Is Buying Email Lists Worth It? Only if You Do It Right
Email marketing can be an extremely effective way to reach new customers and promote your business. But building and cultivating an engaged email subscriber list takes significant time and effort. This leads many businesses to consider buying email lists as a digital marketing shortcut to expand their reach quickly.
However, the quality of purchased lists can vary dramatically. And overly relying on bought lists brings legal, ethical, and practical risks.
So, is buying email lists actually worth it? The answer is: it depends.
When done strategically and ethically, buying targeted lists can supplement your marketing efforts, raise brand awareness, and be an effective lead-generation tactic.
Understanding the basics
First, what exactly is an email list?
Essentially, it’s a database of contact information collected from people who have agreed to receive messages from your business. The end goal is to drive engagement and eventual sales.

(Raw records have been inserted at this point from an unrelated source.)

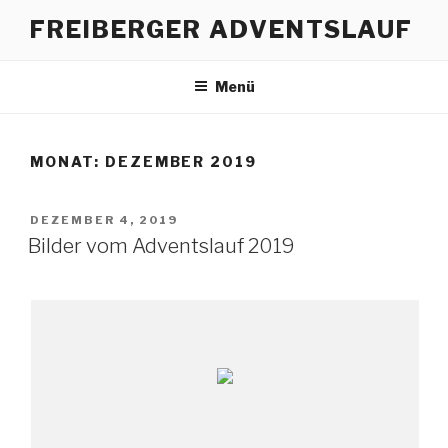
Zum
FREIBERGER ADVENTSLAUF
Inhalt
springen
Menü
MONAT:
DEZEMBER 2019
VERÖFFENTLICHT
DEZEMBER 4, 2019
AM
Bilder vom Adventslauf 2019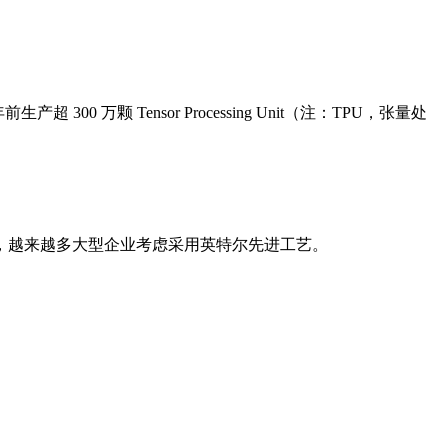
 300 万颗 Tensor Processing Unit（注：TPU，张量处
，越来越多大型企业考虑采用英特尔先进工艺。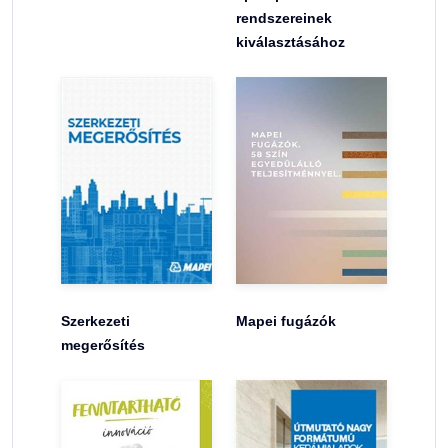
rendszereinek
kiválasztásához
Szerkezeti
Mapei fugázók
megerősítés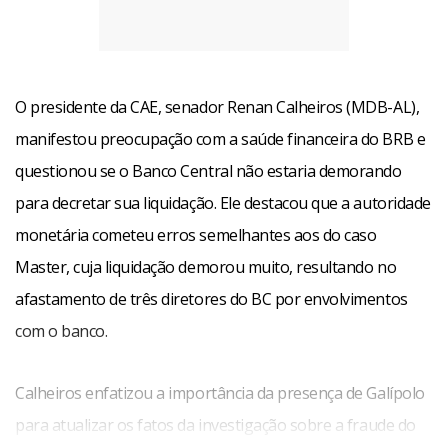
O presidente da CAE, senador Renan Calheiros (MDB-AL),
manifestou preocupação com a saúde financeira do BRB e
questionou se o Banco Central não estaria demorando
para decretar sua liquidação. Ele destacou que a autoridade
monetária cometeu erros semelhantes aos do caso
Master, cuja liquidação demorou muito, resultando no
afastamento de três diretores do BC por envolvimentos
com o banco.
Calheiros enfatizou a importância da presença de Galípolo
para atualizar os fatos da investigação sobre a fraude do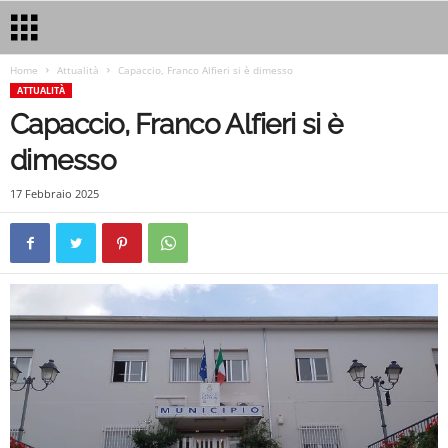
Home
Attualità
Capaccio, Franco Alfieri si è dimesso
ATTUALITÀ
Capaccio, Franco Alfieri si è
dimesso
17 Febbraio 2025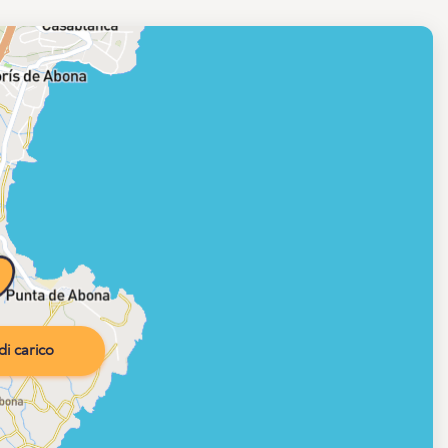
i carico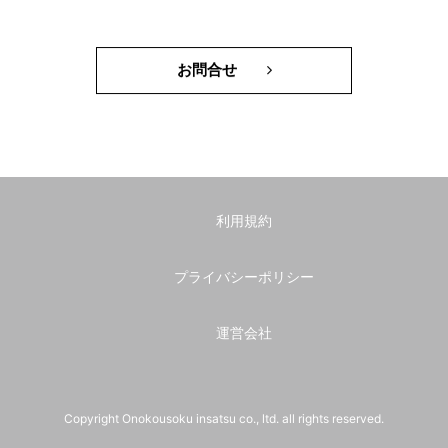
お問合せ
利用規約
プライバシーポリシー
運営会社
Copyright Onokousoku insatsu co., ltd. all rights reserved.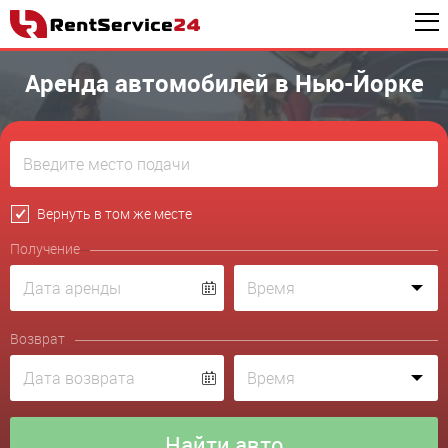
Аренда автомобилей в Нью-Йорке
Вернуть в том же месте
Получение
Возврат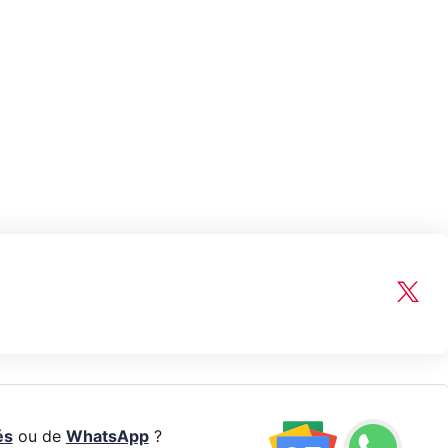
és
ou de
WhatsApp
?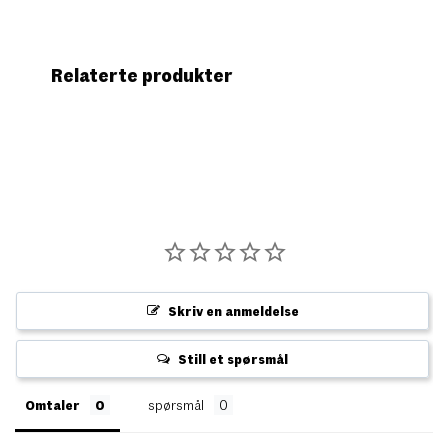
Relaterte produkter
Skriv en anmeldelse
Still et spørsmål
Omtaler
spørsmål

The key components of an effective email strategy include:
- Compelling and personalised email content - effective cold email copywriting with targeted messaging that adds value for subscribers.
- Automated workflows and segmentation - streamlined handling based on user behaviours.

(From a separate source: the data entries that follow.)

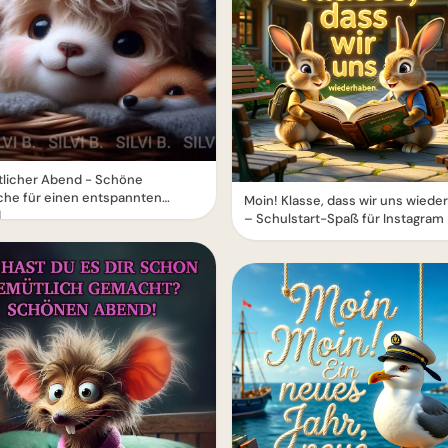
licher Abend - Schöne
he für einen entspannten
Moin! Klasse, dass wir uns wied
d
– Schulstart-Spaß für Instagram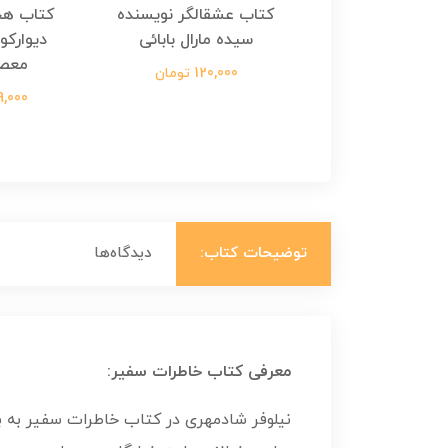
هجرت ناتمام اثر
کتاب عشقالگر نویسنده
کتاب هج
طفی مدملی
سیده مارال بابائی
دیوارکو
معص
124,000 تومان
120,000 تومان
699,000 ت
توضیحات کتاب:
دیدگاه‌ها
معرفی کتاب خاطرات سفیر:
نیلوفر شادمهری در کتاب خاطرات سفیر به بی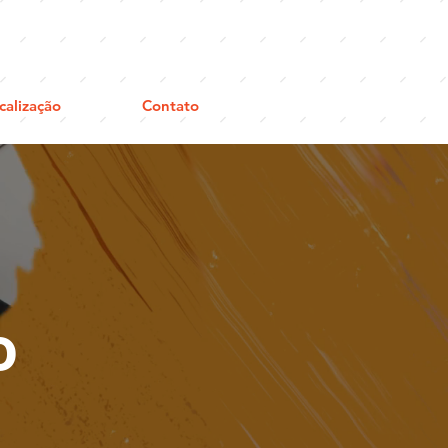
calização
Contato
o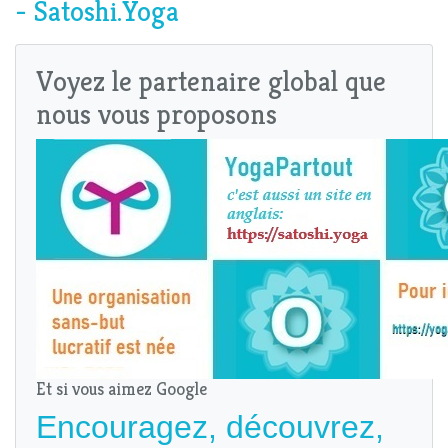
- Satoshi.Yoga
Voyez le partenaire global que
nous vous proposons
Et si vous aimez Google
Encouragez, découvrez,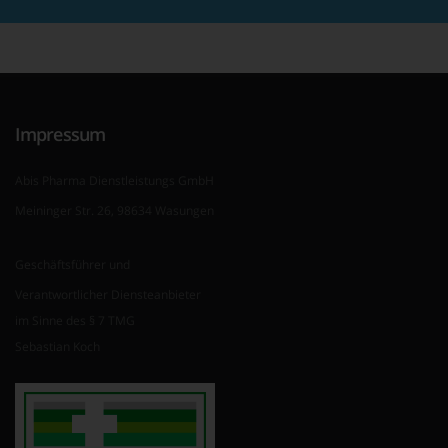
Impressum
Abis Pharma Dienstleistungs GmbH
Meininger Str. 26, 98634 Wasungen
Geschäftsführer und
Verantwortlicher Diensteanbieter
im Sinne des § 7 TMG
Sebastian Koch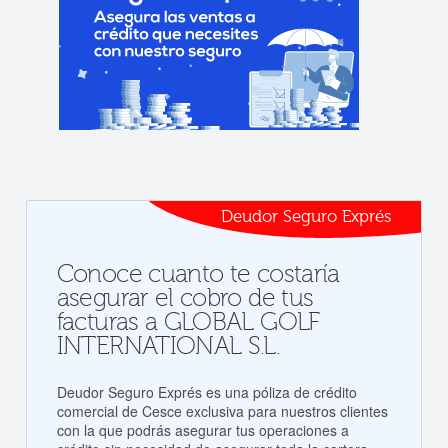
Deudor Seguro Exprés
Conoce cuanto te costaría
asegurar el cobro de tus
facturas a GLOBAL GOLF
INTERNATIONAL S.L.
Deudor Seguro Exprés es una póliza de crédito
comercial de Cesce exclusiva para nuestros clientes
con la que podrás asegurar tus operaciones a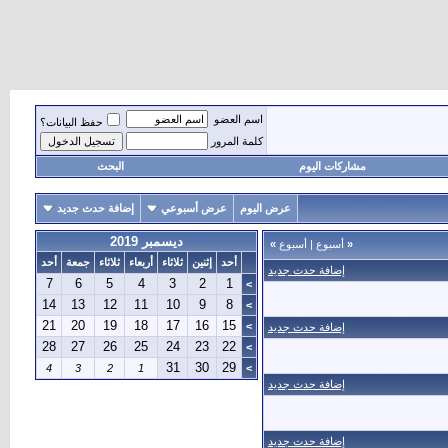
اسم العضو
حفظ البيانات؟
كلمة المرور
مشاركات اليوم
البحث
عرض اليوم
عرض أسبوعي
إضافة حدث جديد
ديسمبر 2019
«
أسبوع
|
أسبوع
»
أحد
إثنين
ثلاثاء
أربعاء
ثلاثاء
جمعة
أحد
إضافة حدث جديد
7
6
5
4
3
2
1
>
14
13
12
11
10
9
8
>
21
20
19
18
17
16
15
>
إضافة حدث جديد
28
27
26
25
24
23
22
>
31
30
29
4
3
2
1
>
إضافة حدث جديد
إضافة حدث جديد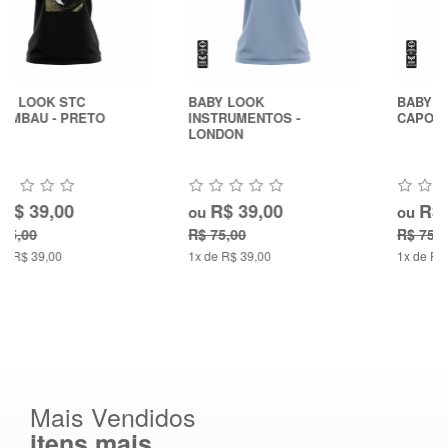
BABY LOOK
BABY LOOK RESPIRE
INSTRUMENTOS -
CAPOEIRA - PRETO
LONDON
R$ 39,00
R$ 39,00
ou
ou
R$ 75,00
R$ 75,00
1x de R$ 39,00
1x de R$ 39,00
Mais Vendidos
itens mais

- Analytics - tracking key metrics like open, click-through, and conversion rates.
- List building techniques - growing your subscriber base strategically over time.
- Deliverability monitoring - limiting issues like spam complaints and bounces.

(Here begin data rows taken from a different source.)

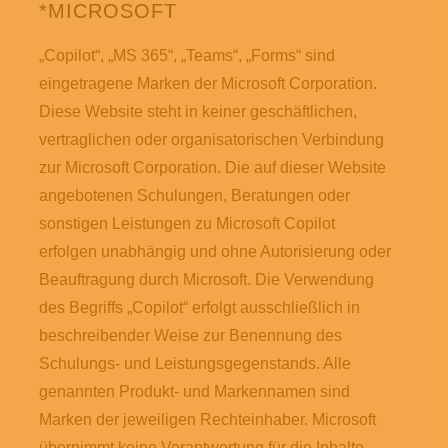
*MICROSOFT
„Copilot“, „MS 365“, „Teams“, „Forms“ sind
eingetragene Marken der Microsoft Corporation.
Diese Website steht in keiner geschäftlichen,
vertraglichen oder organisatorischen Verbindung
zur Microsoft Corporation. Die auf dieser Website
angebotenen Schulungen, Beratungen oder
sonstigen Leistungen zu Microsoft Copilot
erfolgen unabhängig und ohne Autorisierung oder
Beauftragung durch Microsoft. Die Verwendung
des Begriffs „Copilot“ erfolgt ausschließlich in
beschreibender Weise zur Benennung des
Schulungs- und Leistungsgegenstands. Alle
genannten Produkt- und Markennamen sind
Marken der jeweiligen Rechteinhaber. Microsoft
übernimmt keine Verantwortung für die Inhalte,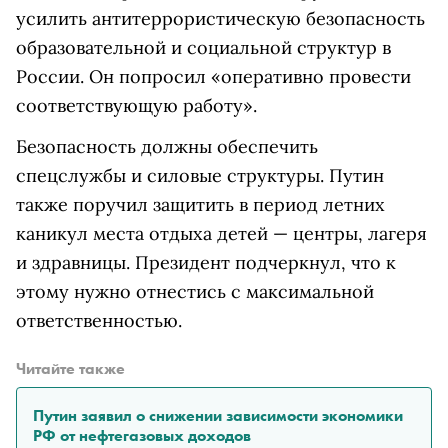
усилить антитеррористическую безопасность
образовательной и социальной структур в
России. Он попросил «оперативно провести
соответствующую работу».
Безопасность должны обеспечить
спецслужбы и силовые структуры. Путин
также поручил защитить в период летних
каникул места отдыха детей — центры, лагеря
и здравницы. Президент подчеркнул, что к
этому нужно отнестись с максимальной
ответственностью.
Читайте также
Путин заявил о снижении зависимости экономики
РФ от нефтегазовых доходов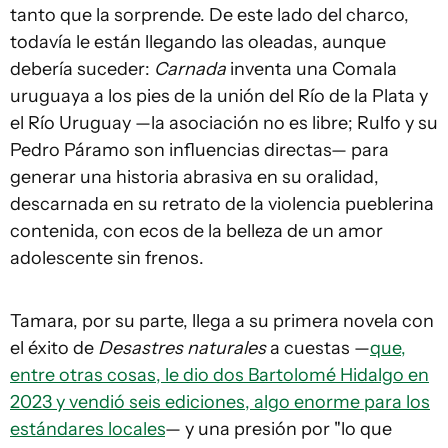
tanto que la sorprende. De este lado del charco,
todavía le están llegando las oleadas, aunque
debería suceder:
Carnada
inventa una Comala
uruguaya a los pies de la unión del Río de la Plata y
el Río Uruguay —la asociación no es libre; Rulfo y su
Pedro Páramo son influencias directas— para
generar una historia abrasiva en su oralidad,
descarnada en su retrato de la violencia pueblerina
contenida, con ecos de la belleza de un amor
adolescente sin frenos.
Tamara, por su parte, llega a su primera novela con
el éxito de
Desastres naturales
a cuestas —
que,
entre otras cosas, le dio dos Bartolomé Hidalgo en
2023 y vendió seis ediciones, algo enorme para los
estándares locales
— y una presión por "lo que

The return on investment (ROI) from email marketing is calculated by looking at revenue driven directly from email campaigns compared to costs like software, creative work, analysts’ time, and list acquisition. The higher the revenue and lower the costs, the better the ROI.
Now, let’s explore the pros and cons of purchasing email subscriber lists.
The pros and cons
Potential advantages of buying email marketing lists:
- Immediately reach new potential customers - Buying an email contact list can help business owners find thousands of prospects to target virtually overnight.
- Low initial cost - Building your own lists organically takes substantial time upfront before seeing results. Buying established lists gets your foot in the door faster at a lower starting cost.
- Targeted demographics - Some list providers sell very targeted lists, allowing you to hone in on specific customer demographics like industry, seniority, geography, etc. This helps increase relevance.
Potential disadvantages
- Lower engagement - If recipients never actively opted in to your brand, open and click-through rates tend to suffer. Purchased lists often seem spammy, as receiving unsolicited emails is increasingly common and can hurt your brand reputation, with recipients often feeling victims of spam.
- Higher unsubscribes - Many bought list recipients will quickly unsubscribe or even report your messages as spam when disinterested. This raises email deliverability challenges.
- Higher bounce rates - Email formats and addresses from external lists often end up outdated or inaccurate, spiking bounce rates.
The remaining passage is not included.